▸ **PROBLEM DESCRIPTION**
Print exactly the lines below between the line containing "är att de blir" and the line containing "Autós tartó szellőzőrácsra", counting both of those lines. Leave pictures out.

▸ **SOURCE DATA**
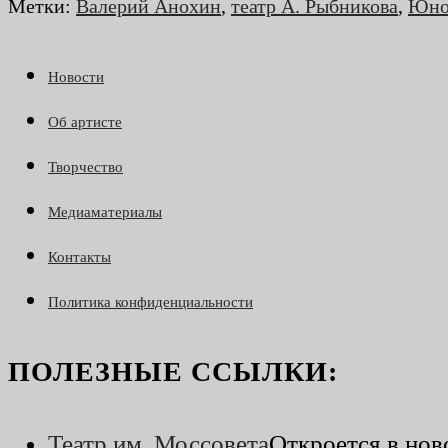
Метки
:
Валерий Анохин
,
театр А. Рыбникова
,
Юно
Новости
Об артисте
Творчество
Медиаматериалы
Контакты
Политика конфиденциальности
ПОЛЕЗНЫЕ ССЫЛКИ:
Театр им. Моссовета
Откроется в нов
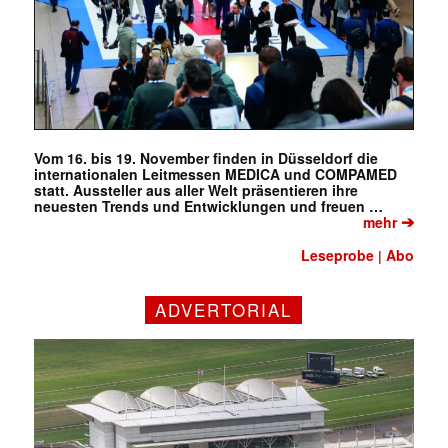
Vom 16. bis 19. November finden in Düsseldorf die
internationalen Leitmessen MEDICA und COMPAMED
statt. Aussteller aus aller Welt präsentieren ihre
neuesten Trends und Entwicklungen und freuen …
➔
mehr
Leseprobe
Abo
|
ADVERTORIAL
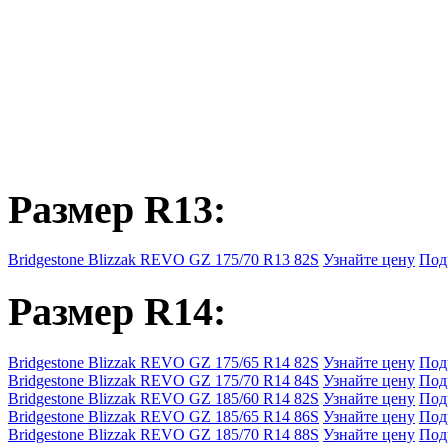
Размер R13:
Bridgestone Blizzak REVO GZ 175/70 R13 82S
Узнайте цену
Под
Размер R14:
Bridgestone Blizzak REVO GZ 175/65 R14 82S
Узнайте цену
Под
Bridgestone Blizzak REVO GZ 175/70 R14 84S
Узнайте цену
Под
Bridgestone Blizzak REVO GZ 185/60 R14 82S
Узнайте цену
Под
Bridgestone Blizzak REVO GZ 185/65 R14 86S
Узнайте цену
Под
Bridgestone Blizzak REVO GZ 185/70 R14 88S
Узнайте цену
Под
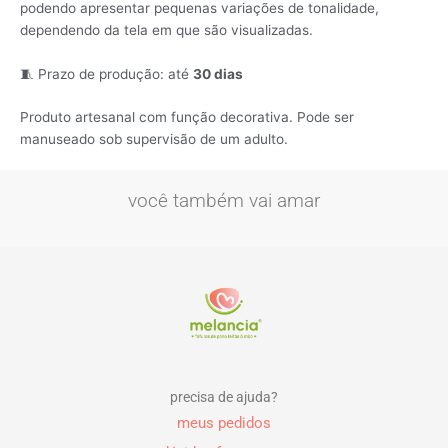
podendo apresentar pequenas variações de tonalidade,
dependendo da tela em que são visualizadas.
🧵 Prazo de produção: até
30 dias
Produto artesanal com função decorativa. Pode ser
manuseado sob supervisão de um adulto.
você também vai amar
precisa de ajuda?
meus pedidos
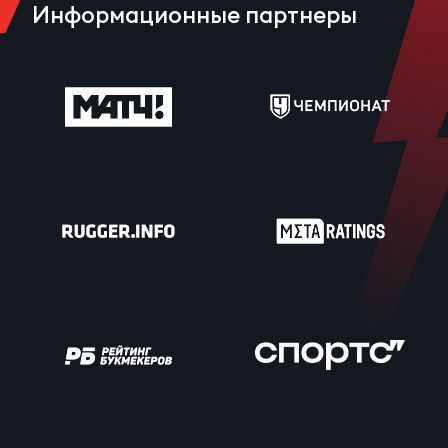
Информационные партнеры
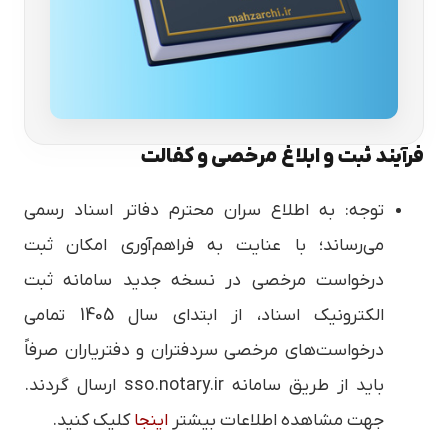
فرآیند ثبت و ابلاغ مرخصی و کفالت
توجه: به اطلاع سران محترم دفاتر اسناد رسمی
می‌رساند؛ با عنایت به فراهم‌آوری امکان ثبت
درخواست مرخصی در نسخه جدید سامانه ثبت
الکترونیک اسناد، از ابتدای سال 1405 تمامی
درخواست‌های مرخصی سردفتران و دفتریاران صرفاً
باید از طریق سامانه sso.notary.ir ارسال گردند.
جهت مشاهده اطلاعات بیشتر
اینجا
کلیک کنید.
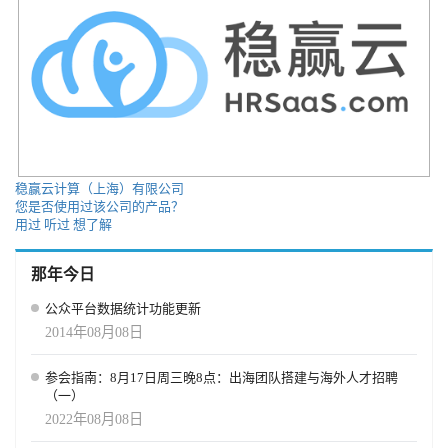
稳赢云计算（上海）有限公司
您是否使用过该公司的产品？
用过
听过
想了解
那年今日
公众平台数据统计功能更新
2014年08月08日
参会指南：8月17日周三晚8点：出海团队搭建与海外人才招聘
（一）
2022年08月08日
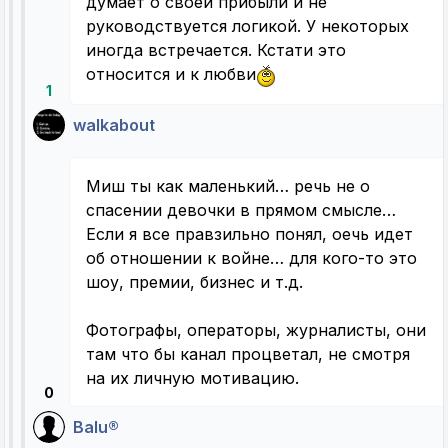
думает о своей прибыли и не
руководствуется логикой. У некоторых
иногда встречается. Кстати это
относится и к любви
1
walkabout
Миш ты как маленький… речь не о
спасении девочки в прямом смысле…
Если я все правзильно понял, оечь идет
об отношении к войне… для кого-то это
шоу, премии, бизнес и т.д.
Фотографы, операторы, журналисты, они
там что бы канал процветал, не смотря
на их личную мотивацию.
0
Balu®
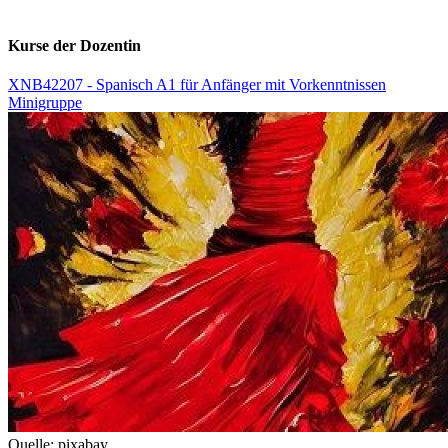
Kurse der Dozentin
XNB42207 - Spanisch A1 für Anfänger mit Vorkenntnissen
Minigruppe
Quelle: pixabay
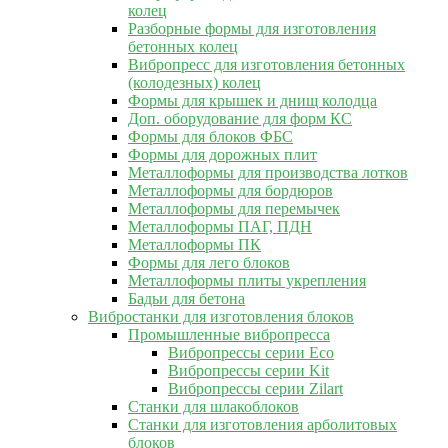
колец
Разборные формы для изготовления
бетонных колец
Вибропресс для изготовления бетонных
(колодезных) колец
Формы для крышек и днищ колодца
Доп. оборудование для форм КС
Формы для блоков ФБС
Формы для дорожных плит
Металлоформы для производства лотков
Металлоформы для бордюров
Металлоформы для перемычек
Металлоформы ПАГ, ПДН
Металлоформы ПК
Формы для лего блоков
Металлоформы плиты укрепления
Бадьи для бетона
Вибростанки для изготовления блоков
Промышленные вибропресса
Вибропрессы серии Eco
Вибропрессы серии Kit
Вибропрессы серии Zilart
Станки для шлакоблоков
Станки для изготовления арболитовых
блоков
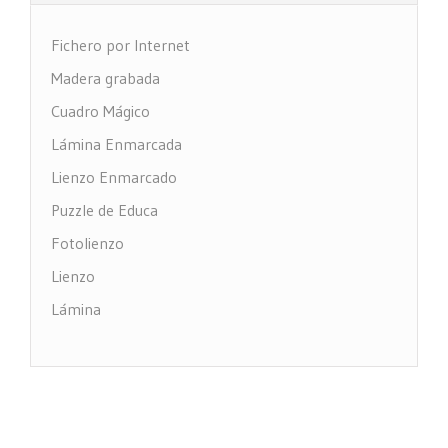
Fichero por Internet
Madera grabada
Cuadro Mágico
Lámina Enmarcada
Lienzo Enmarcado
Puzzle de Educa
Fotolienzo
Lienzo
Lámina
Impresión PVC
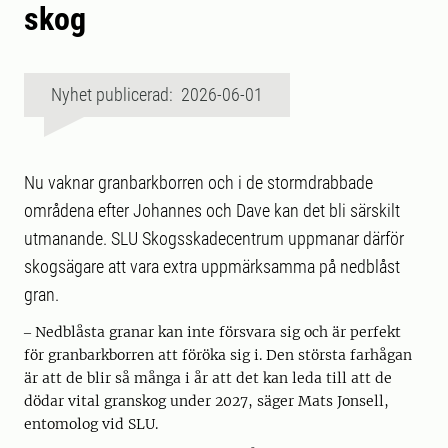
skog
Nyhet publicerad: 2026-06-01
Nu vaknar granbarkborren och i de stormdrabbade
områdena efter Johannes och Dave kan det bli särskilt
utmanande. SLU Skogsskadecentrum uppmanar därför
skogsägare att vara extra uppmärksamma på nedblåst
gran.
‒ Nedblåsta granar kan inte försvara sig och är perfekt
för granbarkborren att föröka sig i. Den största farhågan
är att de blir så många i år att det kan leda till att de
dödar vital granskog under 2027, säger Mats Jonsell,
entomolog vid SLU.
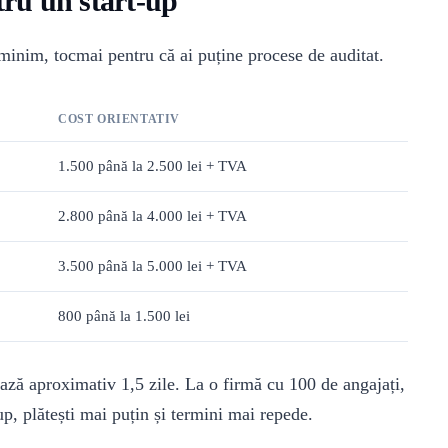
tru un start-up
l minim, tocmai pentru că ai puține procese de auditat.
COST ORIENTATIV
1.500 până la 2.500 lei + TVA
2.800 până la 4.000 lei + TVA
3.500 până la 5.000 lei + TVA
800 până la 1.500 lei
ază aproximativ 1,5 zile. La o firmă cu 100 de angajați,
-up, plătești mai puțin și termini mai repede.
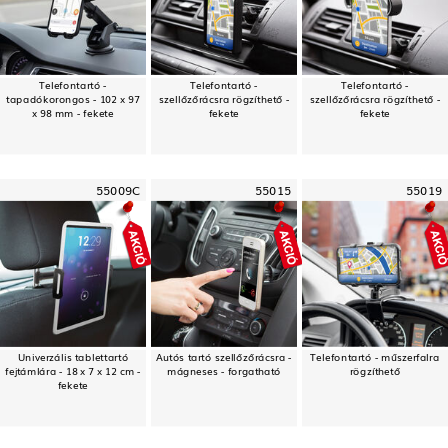
Telefontartó -
Telefontartó -
Telefontartó -
tapadókorongos - 102 x 97
szellőzőrácsra rögzíthető -
szellőzőrácsra rögzíthető -
x 98 mm - fekete
fekete
fekete
55009C
55015
55019
Univerzális tablettartó
Autós tartó szellőzőrácsra -
Telefontartó - műszerfalra
fejtámlára - 18 x 7 x 12 cm -
mágneses - forgatható
rögzíthető
fekete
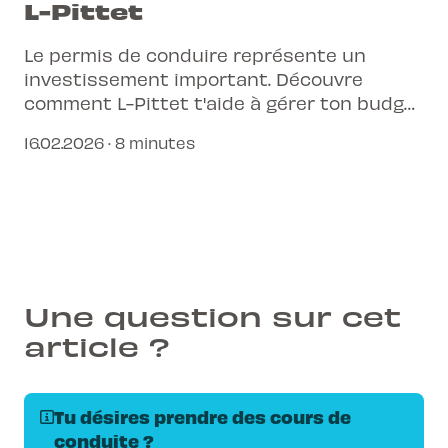
L-Pittet
Le permis de conduire représente un
investissement important. Découvre
comment L-Pittet t'aide à gérer ton budget
pour une formation réussie et sans stress.
16.02.2026 · 8 minutes
Une question sur cet
article ?
Tu désires prendre des cours de
conduite ?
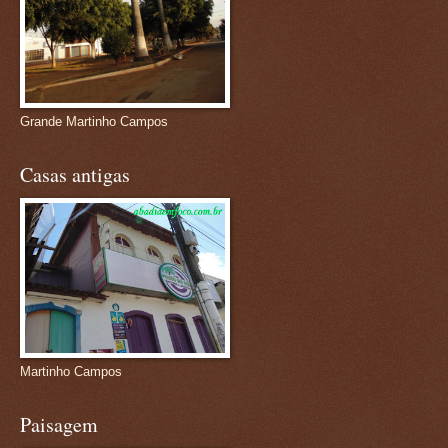
Grande Martinho Campos
Casas antigas
Martinho Campos
Paisagem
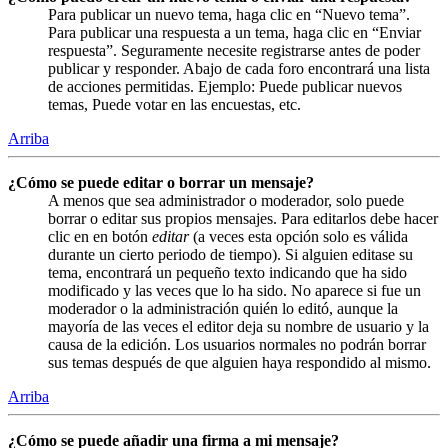
Para publicar un nuevo tema, haga clic en “Nuevo tema”.
Para publicar una respuesta a un tema, haga clic en “Enviar
respuesta”. Seguramente necesite registrarse antes de poder
publicar y responder. Abajo de cada foro encontrará una lista
de acciones permitidas. Ejemplo: Puede publicar nuevos
temas, Puede votar en las encuestas, etc.
Arriba
¿Cómo se puede editar o borrar un mensaje?
A menos que sea administrador o moderador, solo puede
borrar o editar sus propios mensajes. Para editarlos debe hacer
clic en en botón
editar
(a veces esta opción solo es válida
durante un cierto periodo de tiempo). Si alguien editase su
tema, encontrará un pequeño texto indicando que ha sido
modificado y las veces que lo ha sido. No aparece si fue un
moderador o la administración quién lo editó, aunque la
mayoría de las veces el editor deja su nombre de usuario y la
causa de la edición. Los usuarios normales no podrán borrar
sus temas después de que alguien haya respondido al mismo.
Arriba
¿Cómo se puede añadir una firma a mi mensaje?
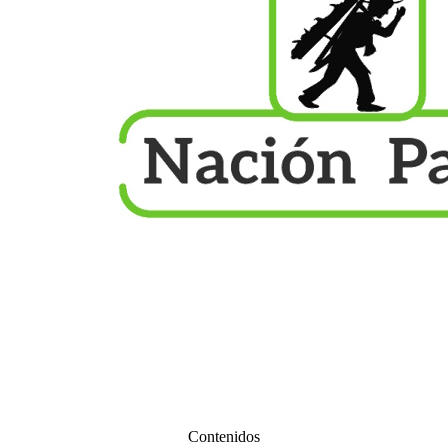
Contenidos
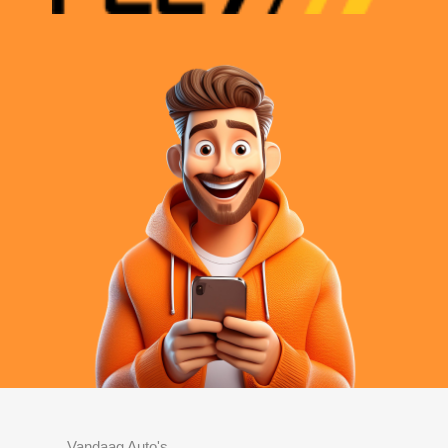
Vandaag Auto's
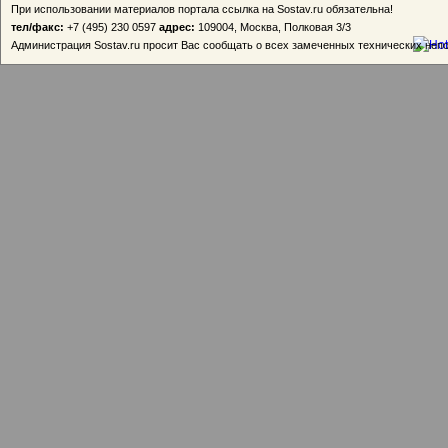
При использовании материалов портала ссылка на Sostav.ru обязательна!
тел/факс:
+7 (495) 230 0597
адрес:
109004, Москва, Полковая 3/3
Администрация Sostav.ru просит Вас сообщать о всех замеченных технических неп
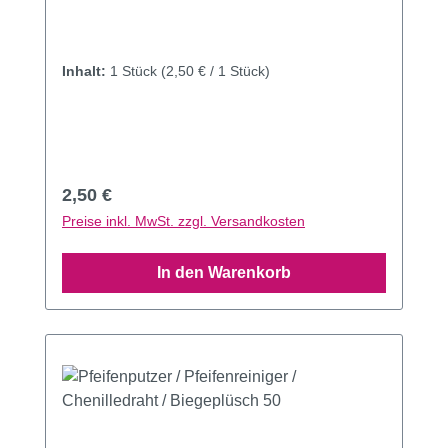
Inhalt:
1 Stück
(2,50 € / 1 Stück)
Regulärer Preis:
2,50 €
Preise inkl. MwSt. zzgl. Versandkosten
In den Warenkorb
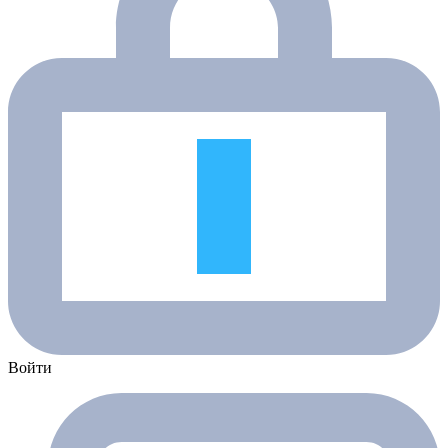
Войти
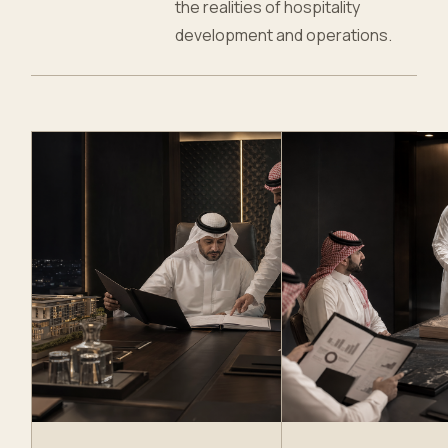
the realities of hospitality
development and operations.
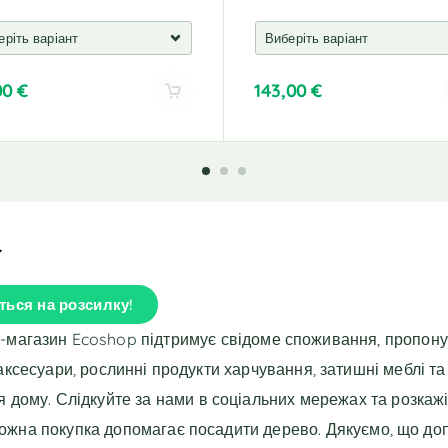
00
€
143,00
€
A
l
t
e
r
n
a
t
i
ться на розсилку!
v
e
т-магазин Ecoshop підтримує свідоме споживання, пропон
:
 аксесуари, рослинні продукти харчування, затишні меблі та
я дому. Слідкуйте за нами в соціальних мережах та розкажі
Кожна покупка допомагає посадити дерево. Дякуємо, що до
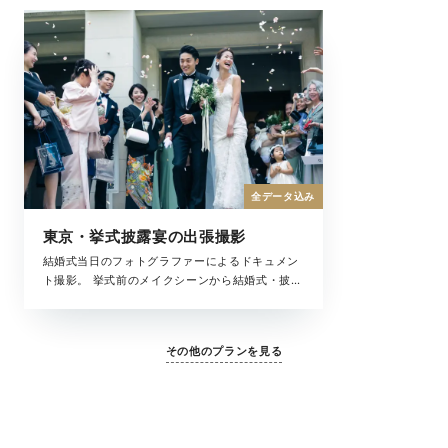
全データ込み
東京・挙式披露宴の出張撮影
結婚式当日のフォトグラファーによるドキュメン
ト撮影。 挙式前のメイクシーンから結婚式・披露
宴まで、撮影中の全ての時間が、大切な結婚式の
一瞬。 ラヴィが写真に収めたいもの、それは大切
な「ふたりを祝福するもの全て」です。
その他のプランを見る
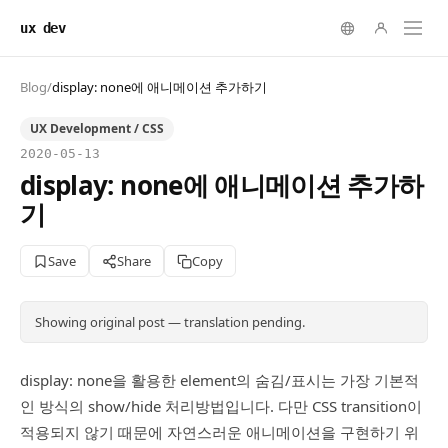
ux dev
Blog
/
display: none에 애니메이션 추가하기
UX Development / CSS
2020-05-13
display: none에 애니메이션 추가하
기
Save
Share
Copy
Showing original post — translation pending.
display: none을 활용한 element의 숨김/표시는 가장 기본적
인 방식의 show/hide 처리방법입니다. 다만 CSS transition이
적용되지 않기 때문에 자연스러운 애니메이션을 구현하기 위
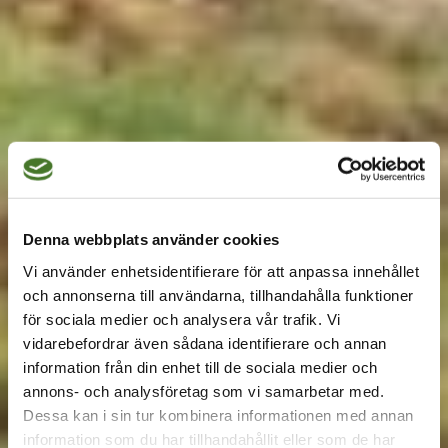
Boka vårens
Denna webbplats använder cookies
sedumtakläggning i
Vi använder enhetsidentifierare för att anpassa innehållet
Stockholm
och annonserna till användarna, tillhandahålla funktioner
för sociala medier och analysera vår trafik. Vi
vidarebefordrar även sådana identifierare och annan
Vi är nu inne i februari och våren närmar sig med
information från din enhet till de sociala medier och
stora steg. Tiden har därför kommit att nu börja
annons- och analysföretag som vi samarbetar med.
Dessa kan i sin tur kombinera informationen med annan
planera för och boka in vårens byte till sedumtak
information som du har tillhandahållit eller som de har
på ditt hus i Stockholm. Att lägga sedumtak på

▸ **ANSWER FOR THIS EXERCISE**
är att de blir så många i år att det kan leda till att de
dödar vital granskog under 2027, säger Mats Jonsell,
entomolog vid SLU.
tru un start-up
l minim, tocmai pentru că ai puține procese de auditat.
COST ORIENTATIV
1.500 până la 2.500 lei + TVA
2.800 până la 4.000 lei + TVA
3.500 până la 5.000 lei + TVA
800 până la 1.500 lei
ază aproximativ 1,5 zile. La o firmă cu 100 de angajați,
-up, plătești mai puțin și termini mai repede.
Telefontartó -
Telefontartó -
Telefontartó -
tapadókorongos - 102 x 97
szellőzőrácsra rögzíthető -
szellőzőrácsra rögzíthető -
x 98 mm - fekete
fekete
fekete
55009C
55015
55019
Univerzális tablettartó
Autós tartó szellőzőrácsra -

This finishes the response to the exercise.